The violin Joshua Bell can’t let out of his sight has twice, and for many years, been in the hands of thieves. Yet it helped save the lives of 1,000 people.

The French poet, dramatist, novelist, writer, journalist, and critic Theophile Gautier is credited for birthing the phrase, “All passes, art alone endures.” Technically, it was “enduring” within a longer passage (“All passes, art alone enduring stays to us; the bust outlasts the throne, the coin, Tiberius…”). But a tour of the Louvre, the Art Institute of Chicago, the Metropolitan Museum of Art, and the concert halls of London, Tokyo, San Francisco and Buenos Aires, the local violin shop, provides ample evidence of the basic sentiment.

As does the Gibson “ex-Huberman” Stradivarius violin. Now in the worthy hands of virtuoso Joshua Bell, the violin’s history is perhaps one of the most storied among the few hundred surviving fine Italian violins crafted by Antonio Stradivari of Cremona. It was stolen – twice – and was used to help Jewish musicians escape the Holocaust. Composer Johannes Brahms heard his own composition – the difficult violin Concerto in D Major – played on the instrument and it is said to have brought him to tears.

Why tears?

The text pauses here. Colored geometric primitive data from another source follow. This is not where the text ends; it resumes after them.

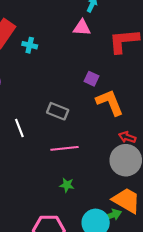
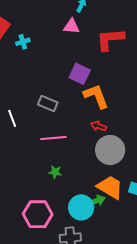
cyan cross: (30, 45) -> (23, 42), turned -32
purple square: (92, 79) -> (80, 74), size x1.5
red arrow: (127, 137) -> (98, 126), moved

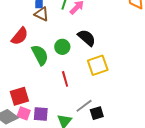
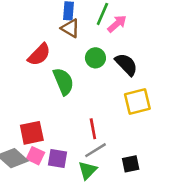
green circle: (62, 47) -> (95, 58), moved
red line: (65, 79) -> (93, 129), moved
gray line: (84, 106) -> (96, 150), moved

Branislov Huberman (1882-1947) played a Brahms (1833-1897) concerto at the age of 14. The composer wept with joy to observe and hear the prodigy’s quality of play and interpretation.

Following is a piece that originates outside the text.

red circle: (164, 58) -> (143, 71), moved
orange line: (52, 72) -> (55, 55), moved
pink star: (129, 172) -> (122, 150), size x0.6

That had to have been joyful for Huberman as well, but the acclaimed Jewish-Polish violinist who studied in Berlin, where he met Brahms, experienced much sorrow and ultimately triumph with his Strad.

First, there were the thefts. The “Gibson” (named for an earlier owner, George Alfred Gibson, an Englishman) was stolen in 1919 from Huberman’s hotel room in Vienna but recovered due to inept fencing (attempt to sell it) within three days. But in 1936, while Huberman was playing his second violin (a Guarnerius) on stage in New York City’s Carnegie Hall, it was stolen again. The thief, Julian Altman, a Julliard-trained violinist who later played it with the National Symphony Orchestra in Washington, D.C., only confessed to his wife on his deathbed in 1985 that he had the stolen instrument.

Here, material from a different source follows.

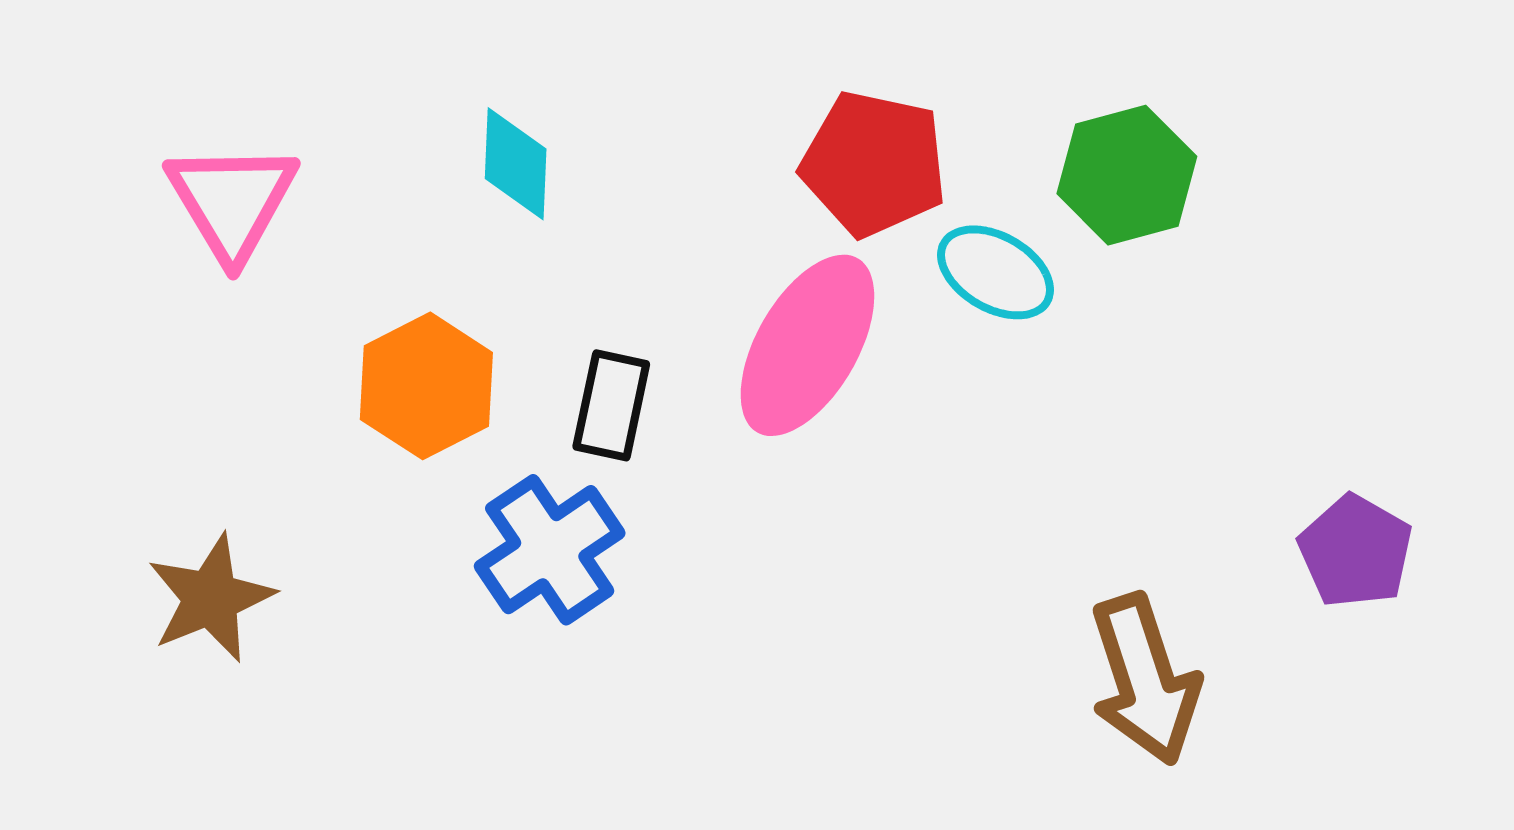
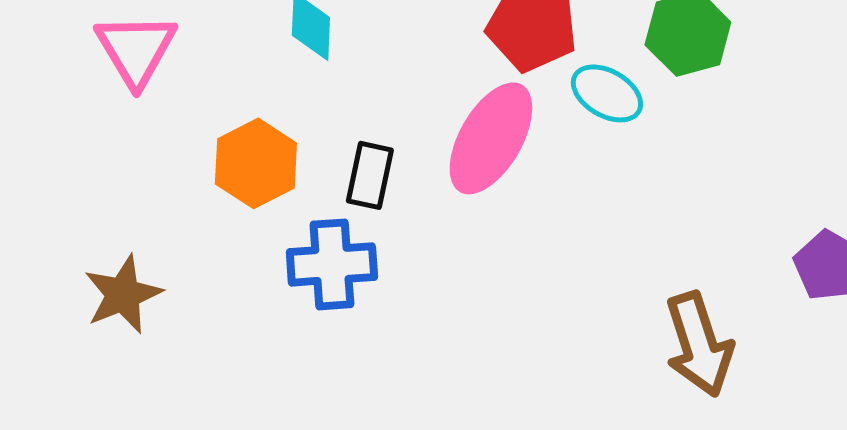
blue cross: (550, 550) -> (332, 264), turned 30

Huberman died in 1947 and never saw that Strad again. But that fateful concert in Carnegie Hall was part of a much bigger cause that, in many ways, proves true the words of the French poet.

Huberman watched the rise of the Nazi Party in Germany with alarm and responded in a way that ultimately saved the lives of about 1,000 European Jews. He did this by creating – with the help of many others, including the Italian anti-fascist conductor Arturo Toscanini and physicist Albert Einstein – the Palestinian Symphony Orchestra (later renamed the Israel Philharmonic Orchestra). Musicians were recruited and auditioned from the European capitals at risk from the impending Holocaust. But they also needed money to buy their freedom, and that of the musicians’ families, so Huberman traveled to New York to raise those funds from concerts and personal connections.

The plan worked, and we can assume today that least some of the children, grand children and great grandchildren of those 100 or so musicians make their way through the Brahms concerto.

Bell, himself of maternal Jewish lineage, bought the instrument in 2001 from British violinist Norbert Brainin, for $4 million, saving the instrument from a collector (in Germany) who planned to put it in a museum. Bell had another Strad he sold to purchase the ex-Huberman, understanding its provenance and the work of the Polish violinist who saved artists, and, art itself.

“I never connected so quickly with an instrument,” says its current owner. “This is my violin. I can’t let it out of my sight.”